Warta

MUI: Obat, Produk yang Sangat Minim Bersertifikat Halal

Kamis, 23 Oktober 2008 | 12:07 WIB

Jakarta, NU Online
Hingga kini, masih ada obat yang mengandung zat terlarang bagi umat Islam beredar di pasaran. Masyarakat diimbau untuk mewaspadainya, sebab data MUI menunjukkan bahwa obat termasuk barang yang paling sedikit memiliki sertifikasi halal.

Menurut data MUI, sekitar 90 persen produk di Tanah Air belum memiliki sertifikat halal. Dari 2,5 juta produk, baru sekitar 3.742 produk makanan, minuman, kosmetik, dan obat yang memiliki sertifikasi halal. Dari jumlah produk yang telah disertifikasi halal, produk obatlah yang paling minim memiliki sertifikasi. Tak lebih 10 persen dari jumlah itu.<>

"Produk obat memang paling sedikit yang memiliki sertifikasi halal," kata Wakil Sekretaris Komisi Fatwa MUI H. Aminuddin Ya'qub, Kamis (23/10).

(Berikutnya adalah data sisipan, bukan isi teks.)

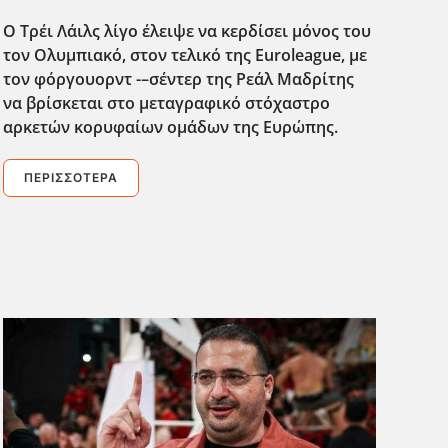
Ο Τρέι Λάιλς λίγο έλειψε να κερδίσει μόνος του
τον Ολυμπιακό, στον τελικό της Euroleague
, με
τον φόργουορντ -–σέντερ της Ρεάλ Μαδρίτης
να βρίσκεται στο μεταγραφικό στόχαστρο
αρκετών κορυφαίων ομάδων της Ευρώπης.
ΠΕΡΙΣΣΌΤΕΡΑ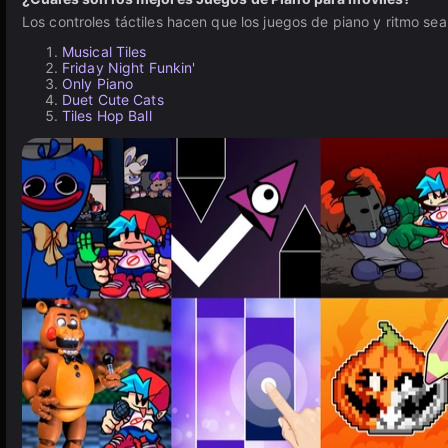
Los controles táctiles hacen que los juegos de piano y ritmo se
Musical Tiles
Friday Night Funkin'
Only Piano
Duet Cute Cats
Tiles Hop Ball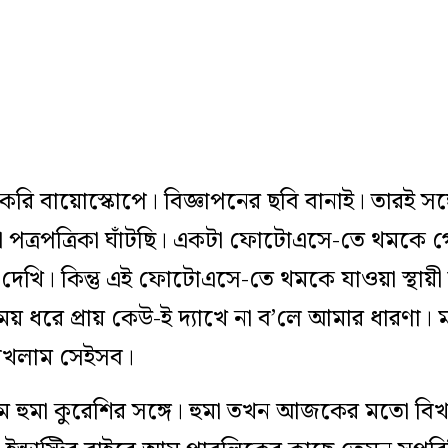
 করি বায়োস্কোপে। বিজ্ঞাপনের ছবি বানাই। তারই সঙ
নো পত্রপত্রিকা ঘাঁটছি। একটা ফোটোএসে-তে থমকে 
। দেখি। কিন্তু এই ফোটোএসে-তে থমকে যাওয়া স্থায়ী 
 ধরে প্রায় কেউ-ই দ্যাখে না ব’লে আমার ধারণা। মা
াখলাম সেইসব।
 হুমা কুরেশির সঙ্গে। হুমা তখন আজকের মতো বিখ্য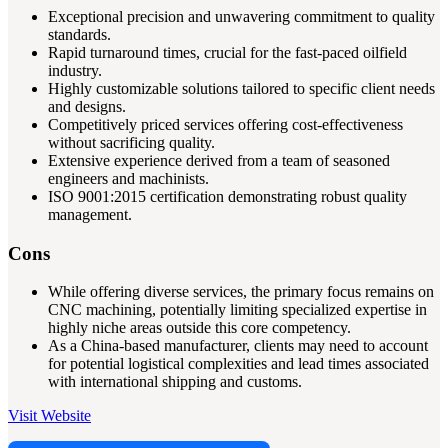
Exceptional precision and unwavering commitment to quality
standards.
Rapid turnaround times, crucial for the fast-paced oilfield
industry.
Highly customizable solutions tailored to specific client needs
and designs.
Competitively priced services offering cost-effectiveness
without sacrificing quality.
Extensive experience derived from a team of seasoned
engineers and machinists.
ISO 9001:2015 certification demonstrating robust quality
management.
Cons
While offering diverse services, the primary focus remains on
CNC machining, potentially limiting specialized expertise in
highly niche areas outside this core competency.
As a China-based manufacturer, clients may need to account
for potential logistical complexities and lead times associated
with international shipping and customs.
Visit Website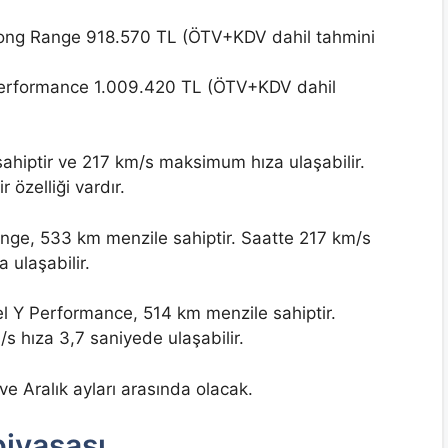
Long Range 918.570 TL (ÖTV+KDV dahil tahmini
 Performance 1.009.420 TL (ÖTV+KDV dahil
sahiptir ve 217 km/s maksimum hıza ulaşabilir.
 özelliği vardır.
nge, 533 km menzile sahiptir. Saatte 217 km/s
 ulaşabilir.
el Y Performance, 514 km menzile sahiptir.
s hıza 3,7 saniyede ulaşabilir.
ve Aralık ayları arasında olacak.
piyasası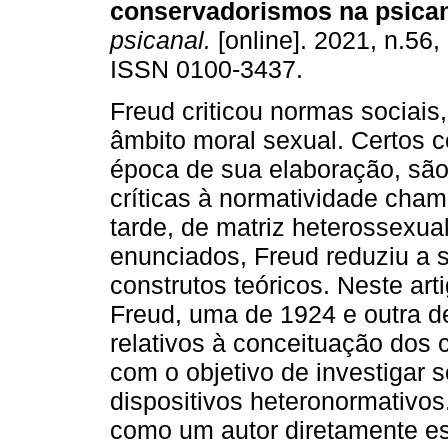
conservadorismos na psican
psicanal.
[online]. 2021, n.56,
ISSN 0100-3437.
Freud criticou normas sociais
âmbito moral sexual. Certos c
época de sua elaboração, são
críticas à normatividade cham
tarde, de matriz heterossexua
enunciados, Freud reduziu a 
construtos teóricos. Neste ar
Freud, uma de 1924 e outra de
relativos à conceituação dos
com o objetivo de investigar
dispositivos heteronormativo
como um autor diretamente es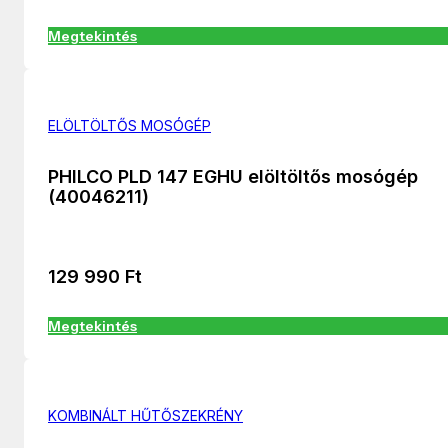
Megtekintés
ELÖLTÖLTŐS MOSÓGÉP
PHILCO PLD 147 EGHU elöltöltős mosógép
(40046211)
129 990
Ft
Megtekintés
KOMBINÁLT HŰTŐSZEKRÉNY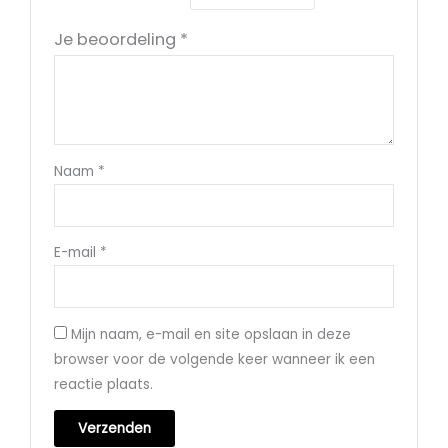
Je beoordeling
*
Naam
*
E-mail
*
Mijn naam, e-mail en site opslaan in deze
browser voor de volgende keer wanneer ik een
reactie plaats.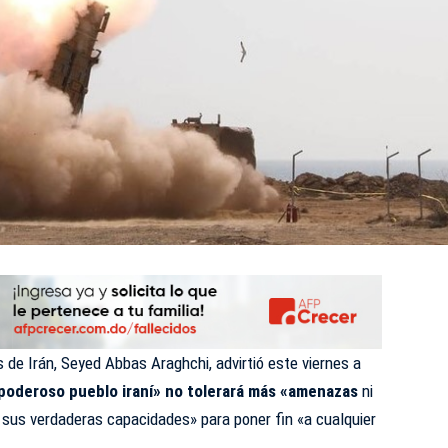
 de Irán, Seyed Abbas Araghchi, advirtió este viernes a
 poderoso pueblo iraní» no tolerará más «amenazas
ni
r sus verdaderas capacidades» para poner fin «a cualquier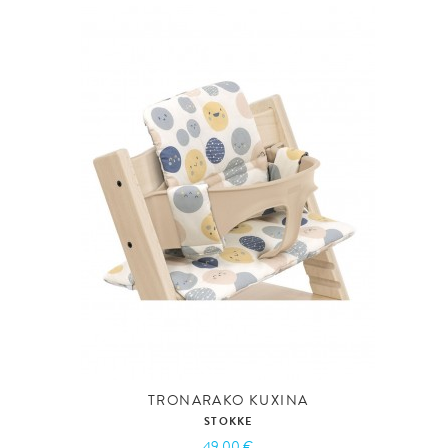
TRONARAKO KUXINA
STOKKE
49,00 €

Ini berdasarkan hasil seminar, penelitian, dan temuan di lapangan, baik yang dilakukan Komisi Fatwa MUI maupun Lembaga Pengkajian Pangan Obat-obatan dan Kosmetika (LPPOM) MUI Pusat.

Adanya temuan MUI Sumut terhadap sejumlah suplemen yang diduga mengandung lemak babi dapat dijadikan momen tepat bagi pemerintah dan produsen obat untuk lebih memperhatikan sertifikasi halal terhadap produk obat ini.

Aminuddin menilai banyak produsen obat berpikir instan dan menganggap obat adalah urusan darurat sehingga diperbolehkan menggunakan bahan campuran yang tidak halal. "Padahal kan tidak seperti itu. Kalau ada alternatif lain, tetap harus utamakan bahan yang halal."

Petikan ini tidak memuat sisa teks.